THE CLINICAL SYNDROME
Ilioinguinal neuralgia is one of the most common causes of lower abdominal and pelvic pain encountered in clinical practice. Ilioinguinal neuralgia is caused by compression of the ilioinguinal nerve as it passes through the transverse abdominis muscle at the level of the anterior superior iliac spine. The most common causes of compression of the ilioinguinal nerve at this anatomic location involved injury to the nerve induced by trauma, including direct blunt trauma to the nerve, as well as damage during inguinal herniorrhaphy and pelvic surgery. Rarely, ilioinguinal neuralgia will occur spontaneously.
SIGNS AND SYMPTOMS
Ilioinguinal neuralgia presents as paresthesias, burning pain, and occasionally numbness over the lower abdomen that radiates into the scrotum or labia and occasionally into the inner upper thigh. The pain does not radiate below the knee. The pain of ilioinguinal neuralgia is made worse by extension of the lumbar spine, which puts traction on the nerve. Patients suffering from ilioinguinal neuralgia will often assume a bent-forward novice skier’s position. If the condition remains untreated, progressive motor deficit consisting of bulging of the anterior abdominal wall muscles may occur. This bulging may be confused with inguinal hernia.
The patient suffering from ilioinguinal neuralgia will often bend forward in the novice skier's position to relieve the pain.
Physical findings include sensory deficit in the inner thigh, scrotum, or labia in the distribution of the ilioinguinal nerve. Weakness of the anterior abdominal wall musculature may be present. Tinel’s sign may be elicited by tapping over the ilioinguinal nerve at the point at which it pierces the transverse abdominal muscle. As mentioned, the patient may assume a bent-forward novice skier’s position.

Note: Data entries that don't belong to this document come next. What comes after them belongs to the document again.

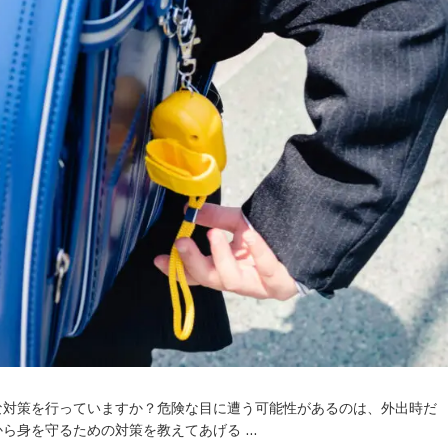
な対策を行っていますか？危険な目に遭う可能性があるのは、外出時だ
ら身を守るための対策を教えてあげる …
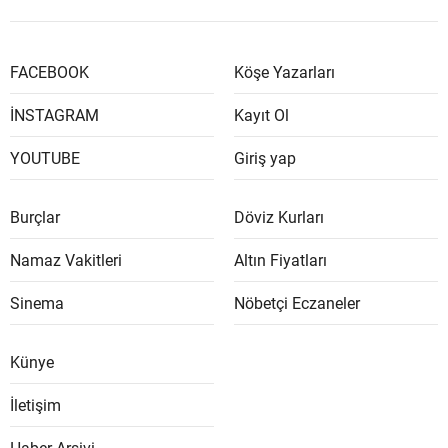
FACEBOOK
Köşe Yazarları
İNSTAGRAM
Kayıt Ol
YOUTUBE
Giriş yap
Burçlar
Döviz Kurları
Namaz Vakitleri
Altın Fiyatları
Sinema
Nöbetçi Eczaneler
Künye
İletişim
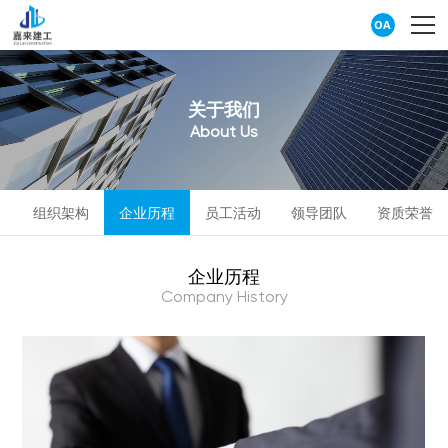
OA
关
于
我
们
A
b
o
u
t
U
s
辞
组织架构
企业历程
员工活动
领导团队
资质荣誉
企
业
历
程
C
o
m
p
a
n
y
H
i
s
t
o
r
y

Pharmacologic management of ilioinguinal neuralgia is usually disappointing, and general nerve block will be required to provide pain relief. Initial treatment of ilioinguinal neuralgia should consist of treatment of ilioinguinal neuralgia should consist of treatment with simple analgesics, nonsteroidal anti-inflammatory drugs, or cyclooxygenase-2 inhibitors. Avoidance of repetitive activities thought to exacerbate the symptoms of ilioinguinal neuralgia (e.g., squatting or sitting for prolong periods) will also help ameliorate the patient’s symptoms. If the patient fails to respond to these conservative measures, a next reasonable step is ilioinguinal nerve block with local anesthetic and steroid.
Ilioinguinal nerve block is performed by placing the patient in the supine position with a pillow under the knees, if lying with the legs extended increases the patient’s pain due to traction on the nerve.
Because of overlapping innervation of the ilioinguinal and iliohypogastric nerve, it is not unusual to block branches of each nerve when performing ilioinguinal nerve block. The clinician should be aware that due to the anatomy of the ilioinguinal nerve, damage to or entrapment of the nerve anywhere along its course can produce a similar clinical syndrome.
Correct needle placement for ilioinguinal nerve block.
For patients who do not rapidly respond to ilioinguinal nerve block, consideration should be given to epidural steroid injection of the T12-L1 segments. If a patient presents with pain suggestive of ilioinguinal nerve blocks, a diagnosis of lesions more proximal in the lumbar plexus or an L1 radiculopathy should be considered. Such patients will often respond to epidural steroid blocks.